Washington, Aug. 4.—Editor of Inter Ocean: In reply to your inquiry of the 17th ult., I have to state that this office is unable to say what time will elapse before the Omaha Indian Reservation, in Nebraska, will be open to settlement. The requirements of the act of Aug. 7, 1882, as to appraisement, have not yet been fully complied with, and these lands are still under the jurisdiction of the Office of Indian Affairs. Yours respectfully,

Luther Harrison,
Acting Commissioner.

The substance of the act above referred to is given in Our Curiosity Shop for 1882, pages 113 and 128.
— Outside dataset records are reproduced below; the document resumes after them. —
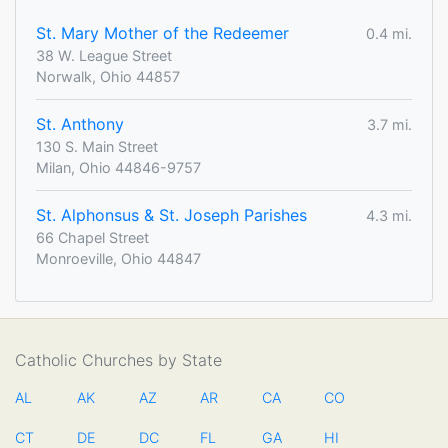
St. Mary Mother of the Redeemer
0.4 mi.
38 W. League Street
Norwalk, Ohio 44857
St. Anthony
3.7 mi.
130 S. Main Street
Milan, Ohio 44846-9757
St. Alphonsus & St. Joseph Parishes
4.3 mi.
66 Chapel Street
Monroeville, Ohio 44847
Catholic Churches by State
AL
AK
AZ
AR
CA
CO
CT
DE
DC
FL
GA
HI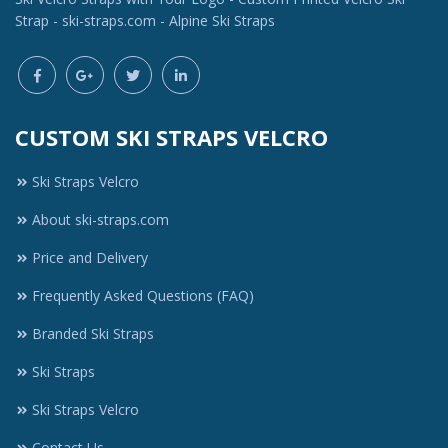
Strap - ski-straps.com - Alpine Ski Straps
CUSTOM SKI STRAPS VELCRO
Ski Straps Velcro
About ski-straps.com
Price and Delivery
Frequently Asked Questions (FAQ)
Branded Ski Straps
Ski Straps
Ski Straps Velcro
Contact Us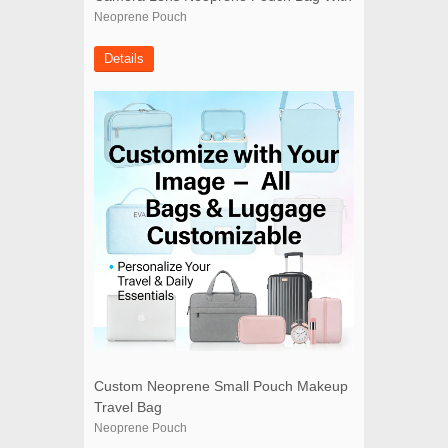
Drawstring
Neoprene Pouch
Details
Custom Neoprene Small Pouch Makeup
Travel Bag
Neoprene Pouch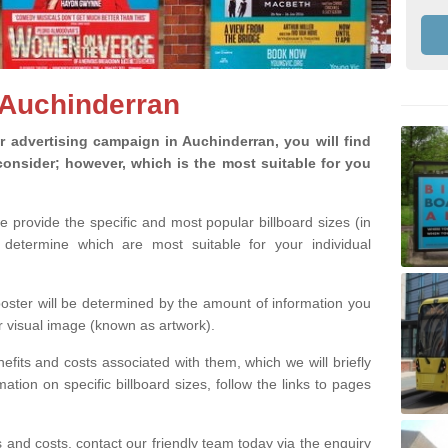
n Auchinderran
 advertising campaign in Auchinderran, you will find
o consider; however, which is the most suitable for you
we provide the specific and most popular billboard sizes (in
determine which are most suitable for your individual
 poster will be determined by the amount of information you
r visual image (known as artwork).
efits and costs associated with them, which we will briefly
tion on specific billboard sizes, follow the links to pages
ons and costs, contact our friendly team today via the enquiry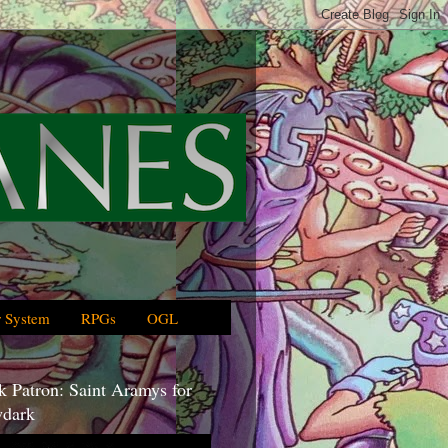
 System
RPGs
OGL
 Patron: Saint Aramys for
dark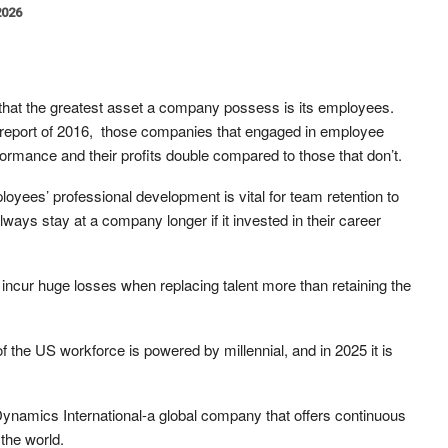
2026
 that the greatest asset a company possess is its employees.
n report of 2016, those companies that engaged in employee
ormance and their profits double compared to those that don’t.
ployees’ professional development is vital for team retention to
ways stay at a company longer if it invested in their career
incur huge losses when replacing talent more than retaining the
f the US workforce is powered by millennial, and in 2025 it is
 Dynamics International-a global company that offers continuous
the world.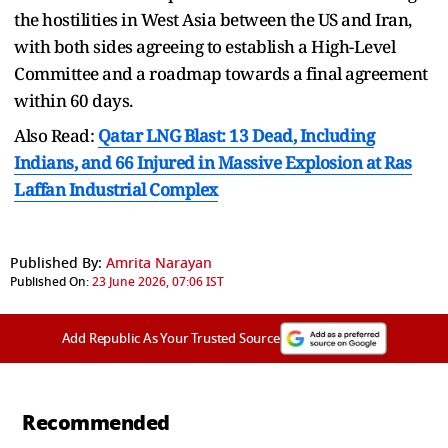
the hostilities in West Asia between the US and Iran,
with both sides agreeing to establish a High-Level
Committee and a roadmap towards a final agreement
within 60 days.
Also Read:
Qatar LNG Blast: 13 Dead, Including
Indians, and 66 Injured in Massive Explosion at Ras
Laffan Industrial Complex
Published By:
Amrita Narayan
Published On:
23 June 2026, 07:06 IST
Add Republic As Your Trusted Source
Recommended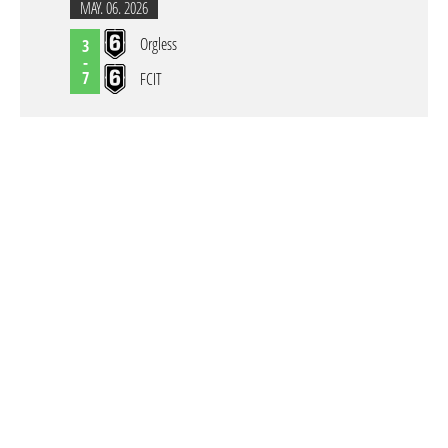
MAY. 06. 2026
Orgless
3
-
7
FCIT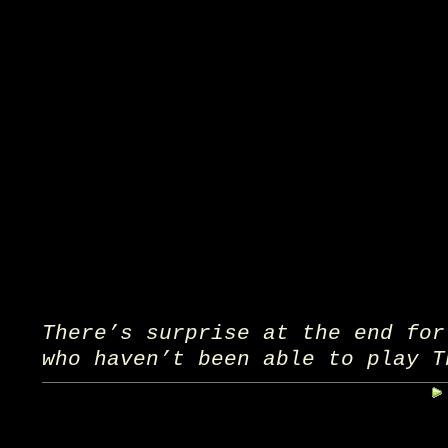
There’s surprise at the end for
who haven’t been able to play T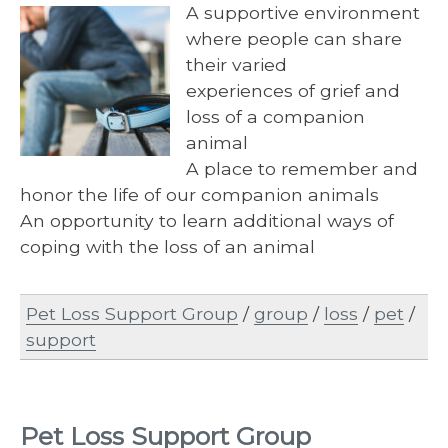
A supportive environment
where people can share
their varied
experiences of grief and
loss of a companion
animal
A place to remember and
honor the life of our companion animals
An opportunity to learn additional ways of
coping with the loss of an animal
Pet Loss Support Group
/
group
/
loss
/
pet
/
support
Pet Loss Support Group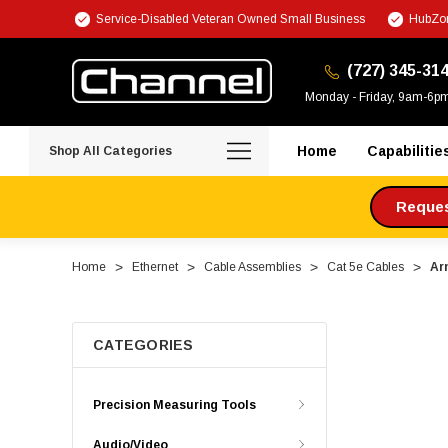
Service-Disabled Veteran Owned Small Business
HubZon
(727) 345-31
Monday - Friday, 9am-6p
Home
Capabilitie
Shop All Categories
Request
Home
Ethernet
Cable Assemblies
Cat 5e Cables
Ar
CATEGORIES
Precision Measuring Tools
Audio/Video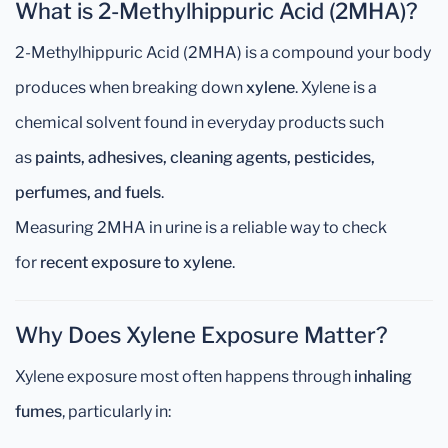
What is 2-Methylhippuric Acid (2MHA)?
2-Methylhippuric Acid (2MHA) is a compound your body
produces when breaking down
xylene
. Xylene is a
chemical solvent found in everyday products such
as
paints, adhesives, cleaning agents, pesticides,
perfumes, and fuels
.
Measuring 2MHA in urine is a reliable way to check
for
recent exposure to xylene
.
Why Does Xylene Exposure Matter?
Xylene exposure most often happens through
inhaling
fumes
, particularly in: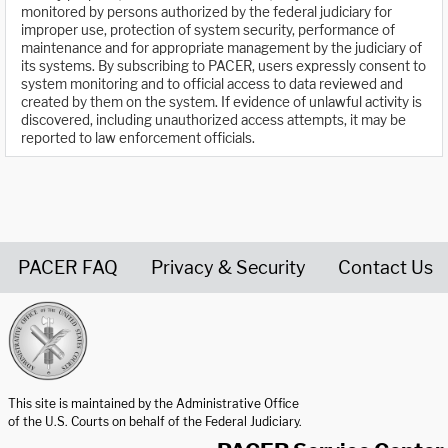
monitored by persons authorized by the federal judiciary for
improper use, protection of system security, performance of
maintenance and for appropriate management by the judiciary of
its systems. By subscribing to PACER, users expressly consent to
system monitoring and to official access to data reviewed and
created by them on the system. If evidence of unlawful activity is
discovered, including unauthorized access attempts, it may be
reported to law enforcement officials.
PACER FAQ
Privacy & Security
Contact Us
United States Courts home page
This site is maintained by the Administrative Office
of the U.S. Courts on behalf of the Federal Judiciary.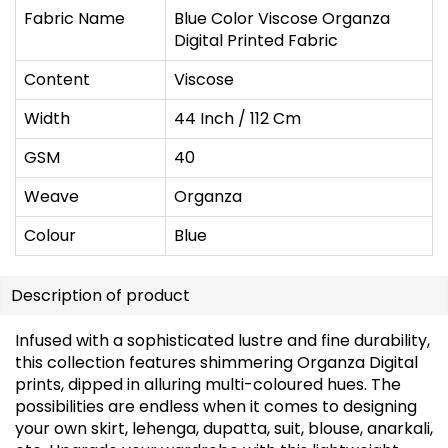
Fabric Name
Blue Color Viscose Organza
Digital Printed Fabric
Content
Viscose
Width
44 Inch / 112 Cm
GSM
40
Weave
Organza
Colour
Blue
Description of product
Infused with a sophisticated lustre and fine durability,
this collection features shimmering Organza Digital
prints, dipped in alluring multi-coloured hues. The
possibilities are endless when it comes to designing
your own skirt, lehenga, dupatta, suit, blouse, anarkali,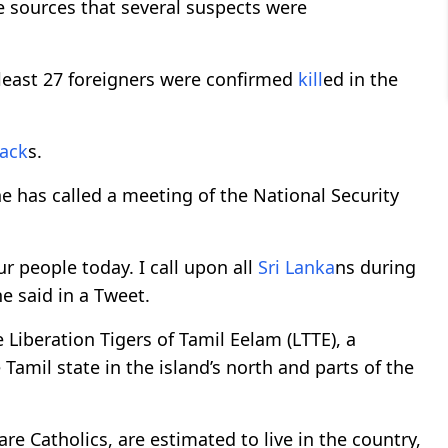
e sources that several suspects were
 least 27 foreigners were confirmed
kill
ed in the
tack
s.
 has called a meeting of the National Security
ur people today. I call upon all
Sri Lanka
ns during
he said in a Tweet.
Liberation Tigers of Tamil Eelam (LTTE), a
 Tamil state in the island’s north and parts of the
re Catholics, are estimated to live in the country,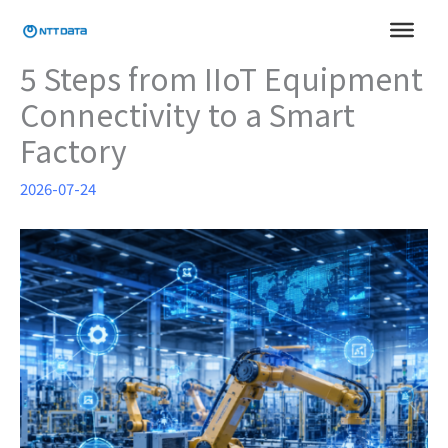
Skip
to
content
5 Steps from IIoT Equipment
Connectivity to a Smart
Factory
2026-07-24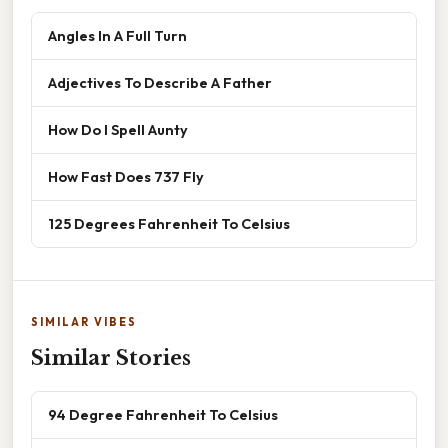
Angles In A Full Turn
Adjectives To Describe A Father
How Do I Spell Aunty
How Fast Does 737 Fly
125 Degrees Fahrenheit To Celsius
SIMILAR VIBES
Similar Stories
94 Degree Fahrenheit To Celsius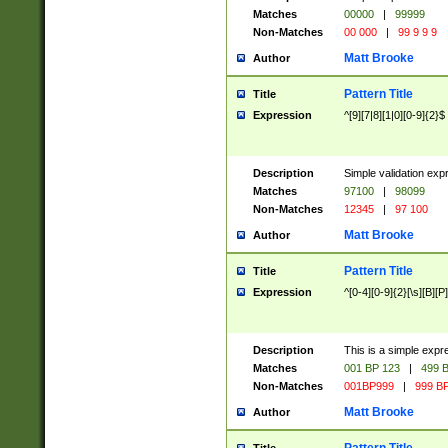
Matches
00000
|
99999
Non-Matches
00 000
|
99 9 9 9
Matt Brooke
Author
Pattern Title
Title
Expression
^[9][7|8][1|0][0-9]{2}$
Description
Simple validation exp
Matches
97100
|
98099
Non-Matches
12345
|
97 100
Matt Brooke
Author
Pattern Title
Title
Expression
^[0-4][0-9]{2}[\s][B][P]
Description
This is a simple expr
Matches
001 BP 123
|
499 B
Non-Matches
001BP999
|
999 BP
Matt Brooke
Author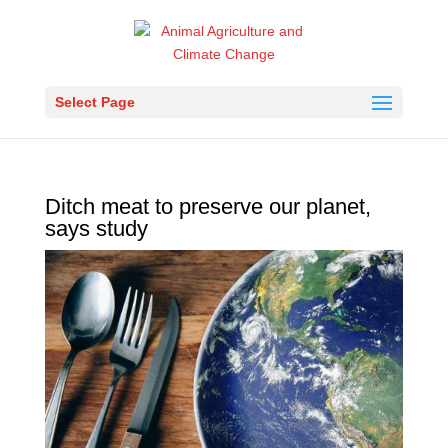
Select Page
Ditch meat to preserve our planet,
says study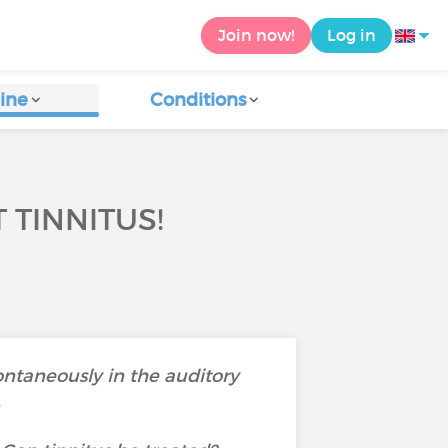
Join now!
Log in
ine
Conditions
 TINNITUS!
pontaneously in the auditory
.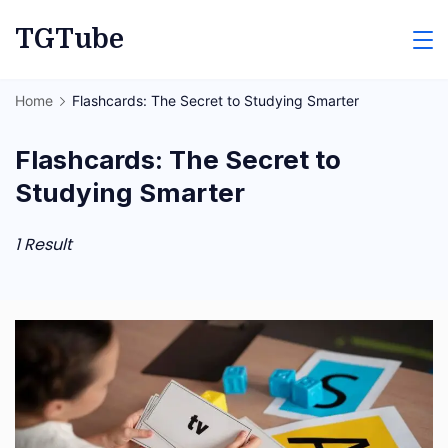
Skip
TGTube
to
content
Home
Flashcards: The Secret to Studying Smarter
Flashcards: The Secret to
Studying Smarter
1 Result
FIRST AMERICAN FREE SCHOOLS.

Douglass, Kan.

Where and in what year were free schools first established in this country? Who was the first advocate of them? When did they become general?

Henry Butler.

Answer.—A law was passed in Massachusetts in 1649 requiring every township to maintain a free school, and every town of 100 families to maintain a grammar school to “fit youths for the university;” and it is recorded in 1665 that a free school was then supported by each town in New England. The Connecticut, Plymouth, and New Haven Colonies soon followed this good example of Massachusetts, either in whole or in part. The first public school in Pennsylvania was established in Philadelphia by the Quakers, in 1689, free to those who could not pay. In 1694 Maryland enacted that every county should have a public school, and every parish a free library of at least fifty volumes. A free grammar school was established in New York by an act passed in 1702, but a system of free common schools was not inaugurated in this State until after 1795, in which year, on the recommendation of Governor Clinton, the Legislature appropriated $50,000 to encourage the establishment of common schools—not wholly free. It was years after this before the system of schools free to all (except colored children) went into general operation in New York, Pennsylvania, Ohio, Illinois, Indiana, and Michigan. The Southern States waited until after the war before adopting the free-school system even for white children. Their common schools were free only for the children of confessed paupers. Who was “the first advocate” of free schools it is now impossible to determine positively. Several of them came over in the Mayflower, as there were a few free schools in Massachusetts before the above enactment of 1649, making it obligatory on every town to have them, the chief argument then being that “every child must know how to read the Bible.”